F-35B Lightning II Joint Strike Fighter (JSF)

The F-35B is a stealth fighter that is very advanced and can be used in many different ways. It combines the characteristics of several other aircraft (Source). 

It has high-tech sensors and computer systems that allow it to share information with allies and give the pilot a unique view of the situation.

The F-35B can fly horizontally like most aircraft, but it can also land vertically like a helicopter.

In order for the aircraft to be stealthy, the radar return signal must be as weak as possible. As a result, trade-offs must be considered in the design of the aircraft. To that end, the F-35B has a V-shaped tail, serrated-edge access doors, and a new decoy system that weakens the radar return signal.

What's the difference between an F-35 and an F-35B?

The F-35 family consists of three different single-seat aircraft.

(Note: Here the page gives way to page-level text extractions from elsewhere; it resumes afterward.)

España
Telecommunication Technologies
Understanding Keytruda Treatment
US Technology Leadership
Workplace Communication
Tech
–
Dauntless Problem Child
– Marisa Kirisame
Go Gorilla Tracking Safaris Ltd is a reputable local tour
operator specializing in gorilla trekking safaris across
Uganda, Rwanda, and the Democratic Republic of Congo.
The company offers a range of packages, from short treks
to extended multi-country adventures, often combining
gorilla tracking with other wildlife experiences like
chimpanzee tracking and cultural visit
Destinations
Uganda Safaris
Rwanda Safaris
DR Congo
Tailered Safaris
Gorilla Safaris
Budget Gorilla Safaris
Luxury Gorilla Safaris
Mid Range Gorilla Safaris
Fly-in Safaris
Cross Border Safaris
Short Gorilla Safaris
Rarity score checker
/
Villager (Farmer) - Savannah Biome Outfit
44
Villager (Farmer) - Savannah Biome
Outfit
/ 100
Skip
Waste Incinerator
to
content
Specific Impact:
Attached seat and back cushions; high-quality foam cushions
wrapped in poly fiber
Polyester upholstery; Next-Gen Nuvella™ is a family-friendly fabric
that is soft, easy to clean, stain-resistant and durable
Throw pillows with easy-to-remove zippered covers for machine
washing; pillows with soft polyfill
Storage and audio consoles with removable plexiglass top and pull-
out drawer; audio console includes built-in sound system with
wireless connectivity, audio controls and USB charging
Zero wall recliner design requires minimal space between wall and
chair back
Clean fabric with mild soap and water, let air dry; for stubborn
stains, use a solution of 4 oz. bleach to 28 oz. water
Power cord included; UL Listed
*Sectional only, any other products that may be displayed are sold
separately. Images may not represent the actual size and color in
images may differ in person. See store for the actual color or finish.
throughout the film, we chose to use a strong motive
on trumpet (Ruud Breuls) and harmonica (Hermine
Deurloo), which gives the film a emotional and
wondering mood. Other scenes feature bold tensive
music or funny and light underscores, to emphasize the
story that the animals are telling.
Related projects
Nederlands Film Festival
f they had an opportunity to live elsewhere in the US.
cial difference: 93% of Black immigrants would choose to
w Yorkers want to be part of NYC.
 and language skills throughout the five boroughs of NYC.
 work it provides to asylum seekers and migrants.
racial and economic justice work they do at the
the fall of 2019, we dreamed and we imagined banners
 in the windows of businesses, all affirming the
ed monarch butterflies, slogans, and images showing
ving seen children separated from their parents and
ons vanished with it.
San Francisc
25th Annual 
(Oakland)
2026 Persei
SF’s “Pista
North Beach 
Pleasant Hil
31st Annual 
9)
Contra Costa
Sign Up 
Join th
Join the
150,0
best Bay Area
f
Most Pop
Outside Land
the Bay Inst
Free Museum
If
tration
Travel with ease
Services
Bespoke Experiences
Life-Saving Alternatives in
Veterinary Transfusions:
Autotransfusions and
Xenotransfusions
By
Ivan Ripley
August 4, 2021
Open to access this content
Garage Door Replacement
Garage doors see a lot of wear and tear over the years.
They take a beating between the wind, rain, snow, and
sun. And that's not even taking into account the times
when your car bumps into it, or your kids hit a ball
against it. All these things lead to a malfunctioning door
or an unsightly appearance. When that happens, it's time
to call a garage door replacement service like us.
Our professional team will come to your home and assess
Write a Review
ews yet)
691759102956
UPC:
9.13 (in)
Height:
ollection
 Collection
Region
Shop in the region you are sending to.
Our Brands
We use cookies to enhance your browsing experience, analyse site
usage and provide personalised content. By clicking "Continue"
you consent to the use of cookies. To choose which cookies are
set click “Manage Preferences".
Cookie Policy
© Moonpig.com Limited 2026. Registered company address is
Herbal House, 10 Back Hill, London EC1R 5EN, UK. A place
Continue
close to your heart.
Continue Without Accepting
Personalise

The F-35A, F-35B, and F-35C all share the same advanced avionics, but have different takeoff and landing capabilities. 

The F-35A is designed for conventional takeoffs, while the F-35B is capable of short takeoffs and vertical landings. What really sets the F-35B apart from the other variants is its much shorter runway requirement for takeoff and landing (Source).

The F-35 family consists of two main variants: the F-35A and the VSTOL (vertical short takeoff and landing) F-35B. Although both are part of the F-35 program, they have different fuselages and flight capabilities. 

The main difference between the two jets is how agile they are. The F-35A is more agile, while the F-35B is less agile because it is bigger and heavier because it can take off and land vertically. Other differences stem from the B version's ability to incorporate a lift fan into its design (Source).

F-35: fifth-generation stealthy jet developed by Lockheed Martin 

It has variants including the F-35A, B, and C and comes with several features including supersonic speed capability, advanced sensors, radio frequency system, and a helmet-mounted display. Its armament includes six external weapon stations and air-to-air missiles such as AIM-9X and AIM-132. 

It is powered by a Pratt & Whitney F135 low bypass augmented turbofan engine with 43K lbf thrust. The aircraft's maintenance and logistics system, known as ALIS, has also undergone several upgrades over the years.

The F-35 is designed to require less maintenance than previous stealth aircraft with its pre-baked Fibermat Radar Absorbent Material (RAM) coatings. 

Testing of the aircraft began in 2006, after initial engine runs were completed in September of that year, and culminated in the first combat deployment of an F-35B by the Dambusters Squadron in June 2019. Despite these successes, there have been safety and performance issues that have led to costly redesigns, delays and fleet groundings.

The USMC declared initial operational capability for the F-35B in July 2015, while Australia unveiled its first two F-35s at the 2017 Avalon Airshow, with 26 planned for delivery in 2021. 

Israel also declared its F-35 operationally capable in December 2017, while Canada opted out of its own variant, known as the CF-35, as the government decided not to pursue further modifications.